Friday, February 02, 2007

Average wage falls .6%

Again. Consumer spending has also fallen. However, Abe, the head of Keiranden, and the LDP want to eliminate overtime pay for most, raise the consumption tax, and the BOJ want to perhaps raise interest rates. Income taxes have already been increased and another round of increases takes effect in May.The Japanese government was notorious for killing recovers in the late 90s and will likely do it again.

It's funny how some people who come to Japan to teach English become so estatic over the ¥250,000 (about $2000) per month salary at places like NOVA. This salary has not changed since at least the 1980s. It went up a little during the bubble years and even during the late 90s-early 2001 or so was increasing somewhat. At least the salary advertised in the paper was, one never knows if employees actually received that much or what it required to get it. Now it seems to be dropping again. Berlitz restructured theirs yet again before I left, increasing the hours one had to work (as I recall. I forget the exact details. Ask Berlitz, I am sure they will be honest about it. ahahaha) to get the 250,000 yen. The part-time contract dropped from 170,000 per month to 150,000. A big pay cut. Some places hire people at 220,000 per month. Others hire part-time employees at 2,500 or less per hour--the old standard used to be 3,000. I even see some which call themselves business English schools (beware, many are just eikaiwa and worse) looking for instructors for 3-3500 per hour when the base pay for this used to be 4000. Do you think the school lowers the price it charges students? Has Berlitz?

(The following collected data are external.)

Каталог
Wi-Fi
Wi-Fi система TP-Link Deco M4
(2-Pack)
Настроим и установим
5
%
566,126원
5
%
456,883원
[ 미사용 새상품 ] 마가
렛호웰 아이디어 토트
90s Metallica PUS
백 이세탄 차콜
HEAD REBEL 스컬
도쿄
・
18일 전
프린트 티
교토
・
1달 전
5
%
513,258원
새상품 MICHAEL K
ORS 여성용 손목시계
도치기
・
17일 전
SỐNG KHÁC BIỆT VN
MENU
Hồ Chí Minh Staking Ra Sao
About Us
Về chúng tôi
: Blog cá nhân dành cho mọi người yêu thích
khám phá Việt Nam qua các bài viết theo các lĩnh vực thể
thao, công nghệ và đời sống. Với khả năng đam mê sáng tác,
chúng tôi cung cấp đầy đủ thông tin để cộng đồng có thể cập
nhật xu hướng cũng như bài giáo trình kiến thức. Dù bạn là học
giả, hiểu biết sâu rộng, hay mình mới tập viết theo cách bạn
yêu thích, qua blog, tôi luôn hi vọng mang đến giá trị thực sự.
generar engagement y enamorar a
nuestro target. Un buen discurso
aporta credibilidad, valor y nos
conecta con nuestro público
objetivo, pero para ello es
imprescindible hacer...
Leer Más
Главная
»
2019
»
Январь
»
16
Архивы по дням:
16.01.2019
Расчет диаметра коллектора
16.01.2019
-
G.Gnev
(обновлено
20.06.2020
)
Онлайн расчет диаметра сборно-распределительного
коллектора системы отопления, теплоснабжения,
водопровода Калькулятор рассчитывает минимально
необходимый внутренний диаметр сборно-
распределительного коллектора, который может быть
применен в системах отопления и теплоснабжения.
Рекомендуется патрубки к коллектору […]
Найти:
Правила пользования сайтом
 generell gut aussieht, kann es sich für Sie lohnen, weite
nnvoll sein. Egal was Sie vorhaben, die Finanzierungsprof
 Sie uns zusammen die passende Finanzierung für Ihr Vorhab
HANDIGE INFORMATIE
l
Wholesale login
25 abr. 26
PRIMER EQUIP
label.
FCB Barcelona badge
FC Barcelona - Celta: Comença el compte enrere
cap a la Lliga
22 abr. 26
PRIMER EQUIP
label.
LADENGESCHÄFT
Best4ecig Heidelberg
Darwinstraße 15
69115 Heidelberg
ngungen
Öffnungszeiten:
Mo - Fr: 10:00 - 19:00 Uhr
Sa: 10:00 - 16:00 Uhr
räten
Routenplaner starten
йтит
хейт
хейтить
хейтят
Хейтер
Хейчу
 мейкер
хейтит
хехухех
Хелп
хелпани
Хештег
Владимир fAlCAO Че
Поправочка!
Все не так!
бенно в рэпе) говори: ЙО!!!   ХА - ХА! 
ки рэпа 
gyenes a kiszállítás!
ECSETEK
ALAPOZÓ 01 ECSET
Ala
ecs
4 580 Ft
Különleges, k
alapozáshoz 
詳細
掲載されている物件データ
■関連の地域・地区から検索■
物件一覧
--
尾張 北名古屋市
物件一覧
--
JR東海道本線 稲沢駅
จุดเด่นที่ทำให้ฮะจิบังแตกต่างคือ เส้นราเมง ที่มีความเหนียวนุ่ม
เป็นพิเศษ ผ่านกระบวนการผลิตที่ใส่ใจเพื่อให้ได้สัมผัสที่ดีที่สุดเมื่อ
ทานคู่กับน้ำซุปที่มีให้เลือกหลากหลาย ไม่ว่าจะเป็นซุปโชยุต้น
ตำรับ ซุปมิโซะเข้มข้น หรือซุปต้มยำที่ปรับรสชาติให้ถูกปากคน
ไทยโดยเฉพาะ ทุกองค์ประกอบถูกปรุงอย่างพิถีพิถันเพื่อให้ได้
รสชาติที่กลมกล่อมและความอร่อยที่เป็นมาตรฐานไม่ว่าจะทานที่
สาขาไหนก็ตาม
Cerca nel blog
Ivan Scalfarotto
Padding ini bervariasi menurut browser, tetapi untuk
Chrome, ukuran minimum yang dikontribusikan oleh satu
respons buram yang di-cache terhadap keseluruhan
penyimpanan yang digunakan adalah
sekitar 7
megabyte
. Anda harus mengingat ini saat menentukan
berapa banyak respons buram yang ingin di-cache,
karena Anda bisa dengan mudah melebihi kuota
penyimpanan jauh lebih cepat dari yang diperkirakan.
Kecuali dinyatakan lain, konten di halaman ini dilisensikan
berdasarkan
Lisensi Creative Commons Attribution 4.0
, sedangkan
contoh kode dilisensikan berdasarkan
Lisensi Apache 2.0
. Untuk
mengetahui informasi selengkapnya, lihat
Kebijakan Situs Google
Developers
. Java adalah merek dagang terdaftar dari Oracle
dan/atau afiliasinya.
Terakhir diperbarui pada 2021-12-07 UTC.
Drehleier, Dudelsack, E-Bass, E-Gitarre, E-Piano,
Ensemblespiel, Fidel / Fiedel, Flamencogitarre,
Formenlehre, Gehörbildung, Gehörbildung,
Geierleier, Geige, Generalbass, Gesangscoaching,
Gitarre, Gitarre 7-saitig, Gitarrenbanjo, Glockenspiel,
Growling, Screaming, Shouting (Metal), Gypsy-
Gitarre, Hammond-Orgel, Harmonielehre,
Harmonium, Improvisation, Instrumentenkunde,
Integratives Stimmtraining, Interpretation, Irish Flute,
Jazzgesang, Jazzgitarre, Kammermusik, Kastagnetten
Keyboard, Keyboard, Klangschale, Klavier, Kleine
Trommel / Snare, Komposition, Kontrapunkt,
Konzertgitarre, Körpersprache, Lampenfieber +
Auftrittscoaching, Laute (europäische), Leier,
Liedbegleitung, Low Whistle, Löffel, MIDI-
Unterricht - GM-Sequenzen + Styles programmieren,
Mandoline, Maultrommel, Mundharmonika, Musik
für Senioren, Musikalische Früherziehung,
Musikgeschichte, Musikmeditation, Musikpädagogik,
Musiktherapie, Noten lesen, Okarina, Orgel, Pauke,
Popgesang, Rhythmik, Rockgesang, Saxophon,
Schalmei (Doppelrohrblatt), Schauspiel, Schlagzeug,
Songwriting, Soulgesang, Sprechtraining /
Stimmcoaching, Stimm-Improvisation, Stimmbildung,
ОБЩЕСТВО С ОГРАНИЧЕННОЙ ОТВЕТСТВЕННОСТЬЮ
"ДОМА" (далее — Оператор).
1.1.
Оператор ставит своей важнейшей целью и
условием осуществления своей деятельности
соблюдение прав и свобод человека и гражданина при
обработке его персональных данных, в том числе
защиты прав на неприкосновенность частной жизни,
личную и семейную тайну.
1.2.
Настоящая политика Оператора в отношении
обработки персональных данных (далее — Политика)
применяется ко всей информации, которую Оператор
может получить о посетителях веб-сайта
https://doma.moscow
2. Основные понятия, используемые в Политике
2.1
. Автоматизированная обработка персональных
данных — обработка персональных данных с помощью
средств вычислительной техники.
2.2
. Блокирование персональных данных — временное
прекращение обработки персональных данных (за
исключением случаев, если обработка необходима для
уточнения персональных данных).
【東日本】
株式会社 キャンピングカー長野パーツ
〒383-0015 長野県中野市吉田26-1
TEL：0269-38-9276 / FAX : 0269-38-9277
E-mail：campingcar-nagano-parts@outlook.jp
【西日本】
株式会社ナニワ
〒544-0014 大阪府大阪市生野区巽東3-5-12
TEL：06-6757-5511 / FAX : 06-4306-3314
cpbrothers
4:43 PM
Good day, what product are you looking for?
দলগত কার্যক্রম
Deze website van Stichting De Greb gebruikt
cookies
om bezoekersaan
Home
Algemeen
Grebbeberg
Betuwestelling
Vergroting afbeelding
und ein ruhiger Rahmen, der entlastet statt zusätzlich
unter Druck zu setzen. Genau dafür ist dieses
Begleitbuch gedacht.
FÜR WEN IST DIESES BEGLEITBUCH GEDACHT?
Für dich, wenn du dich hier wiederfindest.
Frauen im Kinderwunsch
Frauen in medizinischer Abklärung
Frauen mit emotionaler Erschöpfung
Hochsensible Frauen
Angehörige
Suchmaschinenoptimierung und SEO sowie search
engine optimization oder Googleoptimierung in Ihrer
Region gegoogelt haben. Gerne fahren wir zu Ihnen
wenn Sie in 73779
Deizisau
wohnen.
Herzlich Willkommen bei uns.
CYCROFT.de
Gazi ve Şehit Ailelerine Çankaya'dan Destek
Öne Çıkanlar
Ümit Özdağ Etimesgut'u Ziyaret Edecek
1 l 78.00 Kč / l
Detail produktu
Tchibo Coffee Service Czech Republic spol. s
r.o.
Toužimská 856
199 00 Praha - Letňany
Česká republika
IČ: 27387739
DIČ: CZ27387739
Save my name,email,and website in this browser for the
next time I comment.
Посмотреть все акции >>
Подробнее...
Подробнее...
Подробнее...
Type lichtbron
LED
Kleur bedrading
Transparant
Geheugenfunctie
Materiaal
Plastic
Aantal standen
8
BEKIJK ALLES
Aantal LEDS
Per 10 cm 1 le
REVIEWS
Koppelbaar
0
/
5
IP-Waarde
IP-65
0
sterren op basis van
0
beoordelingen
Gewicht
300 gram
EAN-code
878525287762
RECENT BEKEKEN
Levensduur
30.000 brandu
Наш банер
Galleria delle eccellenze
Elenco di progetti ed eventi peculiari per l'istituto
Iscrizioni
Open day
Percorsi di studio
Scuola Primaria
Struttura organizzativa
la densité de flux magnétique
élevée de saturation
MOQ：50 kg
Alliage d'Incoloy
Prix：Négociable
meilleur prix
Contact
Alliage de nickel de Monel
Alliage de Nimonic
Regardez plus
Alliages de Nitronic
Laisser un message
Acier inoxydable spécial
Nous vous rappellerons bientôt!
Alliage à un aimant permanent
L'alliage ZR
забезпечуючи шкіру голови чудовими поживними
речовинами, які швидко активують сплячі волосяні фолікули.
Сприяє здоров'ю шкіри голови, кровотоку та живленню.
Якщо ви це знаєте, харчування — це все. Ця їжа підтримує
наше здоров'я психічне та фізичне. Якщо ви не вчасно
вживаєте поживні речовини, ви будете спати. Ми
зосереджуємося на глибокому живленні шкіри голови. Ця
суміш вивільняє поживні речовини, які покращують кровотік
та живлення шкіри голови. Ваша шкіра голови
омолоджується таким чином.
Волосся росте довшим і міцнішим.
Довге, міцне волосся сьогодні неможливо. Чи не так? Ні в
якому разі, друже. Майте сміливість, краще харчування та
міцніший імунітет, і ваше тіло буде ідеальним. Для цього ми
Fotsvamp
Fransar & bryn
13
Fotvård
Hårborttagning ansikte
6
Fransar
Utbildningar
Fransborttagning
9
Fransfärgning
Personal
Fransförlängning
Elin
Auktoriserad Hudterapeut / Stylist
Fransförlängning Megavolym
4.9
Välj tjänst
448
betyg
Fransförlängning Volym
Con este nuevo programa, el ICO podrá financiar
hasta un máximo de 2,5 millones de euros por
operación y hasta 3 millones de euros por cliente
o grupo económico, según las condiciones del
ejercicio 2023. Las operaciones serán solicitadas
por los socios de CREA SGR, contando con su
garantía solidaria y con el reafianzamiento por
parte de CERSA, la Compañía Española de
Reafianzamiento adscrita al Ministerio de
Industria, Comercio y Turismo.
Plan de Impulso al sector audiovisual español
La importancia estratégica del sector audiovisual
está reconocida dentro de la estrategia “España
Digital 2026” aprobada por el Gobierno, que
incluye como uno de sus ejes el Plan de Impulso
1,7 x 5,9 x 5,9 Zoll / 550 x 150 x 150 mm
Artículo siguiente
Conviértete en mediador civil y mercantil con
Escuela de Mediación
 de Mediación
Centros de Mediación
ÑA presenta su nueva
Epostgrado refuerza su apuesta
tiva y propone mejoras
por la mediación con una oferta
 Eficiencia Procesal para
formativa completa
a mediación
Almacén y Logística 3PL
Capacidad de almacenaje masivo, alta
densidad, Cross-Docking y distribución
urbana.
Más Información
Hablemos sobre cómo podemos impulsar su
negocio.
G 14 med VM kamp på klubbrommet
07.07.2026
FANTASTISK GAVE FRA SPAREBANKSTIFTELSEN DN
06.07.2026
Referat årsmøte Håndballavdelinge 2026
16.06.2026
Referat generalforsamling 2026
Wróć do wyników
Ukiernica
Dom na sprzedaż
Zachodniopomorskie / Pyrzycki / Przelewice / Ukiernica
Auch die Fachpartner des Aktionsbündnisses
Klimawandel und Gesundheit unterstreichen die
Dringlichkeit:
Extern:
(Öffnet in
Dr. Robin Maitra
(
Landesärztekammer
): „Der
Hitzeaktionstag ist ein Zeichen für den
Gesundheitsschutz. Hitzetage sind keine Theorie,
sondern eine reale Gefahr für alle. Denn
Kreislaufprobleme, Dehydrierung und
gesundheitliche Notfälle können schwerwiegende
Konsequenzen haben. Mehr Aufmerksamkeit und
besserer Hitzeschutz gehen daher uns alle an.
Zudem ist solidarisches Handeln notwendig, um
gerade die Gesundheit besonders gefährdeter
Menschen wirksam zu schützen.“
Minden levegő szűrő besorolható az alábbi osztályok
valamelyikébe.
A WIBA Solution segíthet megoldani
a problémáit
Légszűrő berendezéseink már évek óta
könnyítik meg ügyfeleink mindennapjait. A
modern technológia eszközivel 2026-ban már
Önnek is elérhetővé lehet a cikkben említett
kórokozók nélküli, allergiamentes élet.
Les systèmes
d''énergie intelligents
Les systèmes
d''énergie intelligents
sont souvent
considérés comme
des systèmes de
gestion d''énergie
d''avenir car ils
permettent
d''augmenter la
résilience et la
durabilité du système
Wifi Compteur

But I occasionally read some people who flop into Japan on a world wide backpack/dope smoke tour who think they are OVERPAID. They know what they are worth, but imagine trying to raise a family in New York City on $2000 per month. Can be done, but nobody but a fool would say it is a lot of money.

Most places are also very cheap on pay increases. Berlitz was always delaying or manipulating pay raises. Even when they would decide to pay the promised increase, if you left the company before a certain date, you would not get the raise that you earned for the previous years work. I doubt that they are alone. Generally the raise was something like 10-20 yen (8-16 cents) per hour, so small as to be nearly insignificant.

The max in this field is about 4-4.5 million yen per year. And to get that means one has to bust his/her ass and is very likely working as a corporate trainer or at a very good (and expensive) school. You ain't gonna get rich doing it. Stay for a few years and your salary will fall behind the average for a college educated worker in Japan. And you will certainly be behind someone in the same field in a major city in the US. (Well, maybe excepting the eikaiwa stuff. That doesn't pay well anywhere.)